Через несколько минут из ворот, накинув на плечи полушубок, вышел чубатый казак, односум Прохора. Зорко вглядываясь в сидевших людей, он подошел к саням, обнял Прохора, протянул Муренцову сухую, провонявшую лошадиным потом и ружейным маслом ладонь.
– Никак вашбродь с тобой, Прохор?
– Ну да, Петро, это тот самый, кого я от краснюков спас, а старуха моя выходила отварами. Не бросать же его большакам на расправу!
– Оно, конешно, бросать негоже. Сюда они не сунутся, а если и сунутся, то укорот враз получат. Ну, пойдем с нами. У нас тесновато, но в тесноте, не в обиде, даст Бог, разместимся. – И пошел открыть ворота.
В просторном дворе располагалось несколько строений – саманная конюшня, загон для свиней, несколько сараев, амбар. Привязанные к коновязи стояли кони. В углу двора снег алел красными пятнами. Валялись ошметки обгоревшей соломы. Пахло паленой щетиной.
Прохор крякнул:
– Вовремя поспели. Кабанчика забили.
Муренцов вслед за Прохором и хозяином вошел в натопленную комнату. На стенах висели зеркало, семейные фотографии, портреты царей, репродукции из журналов. Топилась печь. Хозяйка жарила мясо на огромной сковородке.
На полу вповалку лежали и сидели казаки. Кто-то чистил оружие, ведя меж собой неспешный разговор, несколько человек спали, с головой укрывшись шинелями и тулупчиками.
– Доброго здоровьица, станишники. Хлеб-соль!
При виде гостей все замолчали, нестройно и коротко ответив на приветствие.
Прохор крякнул:
– Эх, Петро, Петро, что же ты службу плохо правишь? Мало я тебя под шашку ставил. Разве ж можно без охранения? А если бы ревкомовцы с ружьями и пулеметами нагрянули?
Петр захохотал:
– Хватился старик! Уже четверть часа, как соседский хлопчик верхи прибежал. Говорит, едет дядька Прохор и с ним чужой, городского обличья, вроде как из ахвицеров.
– Ну и слава богу, – подобрел Прохор. – Ты распорядись, Петро, нехай моего жеребчика распрягут да сенца ему положуть!
Шныченков вышел.
Хозяйка, метя по полу юбками, принесла с кухни шкворчащую сковородку с мясом. Поставила на чисто вымытые доски кухонного стола. Казаки, крестясь, потянулись к столу.

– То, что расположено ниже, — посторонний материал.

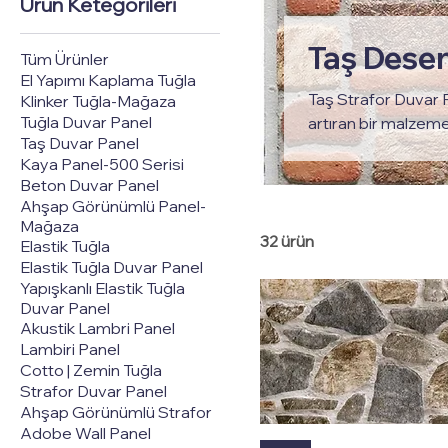
Ürün Ketegorileri
Taş Desen
Tüm Ürünler
El Yapımı Kaplama Tuğla
Taş Strafor Duvar P
Klinker Tuğla-Mağaza
Tuğla Duvar Panel
artıran bir malzemed
Taş Duvar Panel
taş deseni verilere
Kaya Panel-500 Serisi
zamanda yalıtım öze
Beton Duvar Panel
mekanı dış etkenlerd
Ahşap Görünümlü Panel-
nem direnci gibi öze
Mağaza
32 ürün
enerji maliyetlerini
Elastik Tuğla
Elastik Tuğla Duvar Panel
Yapışkanlı Elastik Tuğla
Duvar Panel
Akustik Lambri Panel
Lambiri Panel
Cotto | Zemin Tuğla
Strafor Duvar Panel
Ahşap Görünümlü Strafor
Adobe Wall Panel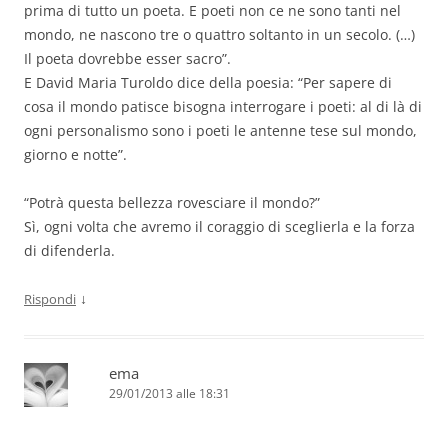
prima di tutto un poeta. E poeti non ce ne sono tanti nel
mondo, ne nascono tre o quattro soltanto in un secolo. (…)
Il poeta dovrebbe esser sacro”.
E David Maria Turoldo dice della poesia: “Per sapere di
cosa il mondo patisce bisogna interrogare i poeti: al di là di
ogni personalismo sono i poeti le antenne tese sul mondo,
giorno e notte”.
“Potrà questa bellezza rovesciare il mondo?”
Sì, ogni volta che avremo il coraggio di sceglierla e la forza
di difenderla.
↓
Rispondi
ema
29/01/2013 alle 18:31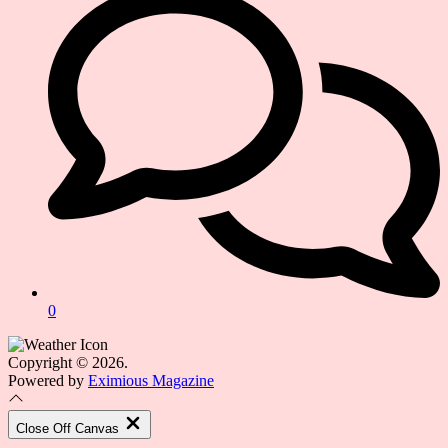
0
Copyright © 2026.
Powered by
Eximious Magazine
Close Off Canvas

На крыльце затопали сапоги, заскрипела дверь, и в прихожую вошли еще несколько человек. Все они молча развязывали окоченевшими пальцами башлыки, снимали шинели и полушубки.

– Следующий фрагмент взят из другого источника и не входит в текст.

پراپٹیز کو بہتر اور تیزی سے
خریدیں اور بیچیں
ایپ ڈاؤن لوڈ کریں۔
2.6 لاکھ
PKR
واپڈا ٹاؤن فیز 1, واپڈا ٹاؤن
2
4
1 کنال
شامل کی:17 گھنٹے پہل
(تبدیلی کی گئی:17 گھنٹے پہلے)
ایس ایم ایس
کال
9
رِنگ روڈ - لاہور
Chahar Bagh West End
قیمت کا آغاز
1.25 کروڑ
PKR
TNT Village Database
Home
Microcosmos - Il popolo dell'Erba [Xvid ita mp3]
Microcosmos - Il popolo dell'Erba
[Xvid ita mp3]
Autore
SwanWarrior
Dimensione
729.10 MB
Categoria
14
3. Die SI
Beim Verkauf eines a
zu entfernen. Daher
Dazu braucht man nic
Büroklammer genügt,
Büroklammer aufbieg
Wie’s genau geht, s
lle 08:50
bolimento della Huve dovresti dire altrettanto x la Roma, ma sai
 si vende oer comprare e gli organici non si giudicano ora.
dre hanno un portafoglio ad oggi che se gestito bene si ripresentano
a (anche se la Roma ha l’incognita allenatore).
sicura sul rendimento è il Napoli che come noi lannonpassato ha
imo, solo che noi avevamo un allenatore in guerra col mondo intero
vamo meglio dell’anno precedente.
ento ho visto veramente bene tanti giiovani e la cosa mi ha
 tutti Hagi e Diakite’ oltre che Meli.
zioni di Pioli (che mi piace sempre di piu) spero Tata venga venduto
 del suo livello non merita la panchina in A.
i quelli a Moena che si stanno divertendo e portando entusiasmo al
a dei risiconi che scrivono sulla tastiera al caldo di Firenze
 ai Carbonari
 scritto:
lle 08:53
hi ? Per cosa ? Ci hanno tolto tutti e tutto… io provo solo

Хозяйка, недовольная было непрошеными гостями, хотела что-то сказать, зыркнула глазами, но тут же осеклась, спустилась в погреб и принесла оттуда большую миску квашеной хрустящей капусты, огурчики, моченые арбузы. Пока все здоровались да крутили цигарки, покрошила в капусту лучок, полила постным маслом. Придвинули еще один стол, на крайние табуретки положили доски. Слава Богу, разместились все. Оголодавшие казаки навалились на картошку со свежей убоиной в семейной сковородище, размерами схожей с ушатом. И пока хозяйка хлопотала с самоваром, завели неспешные разговоры о прошлой службе, о войне да предстоящем севе.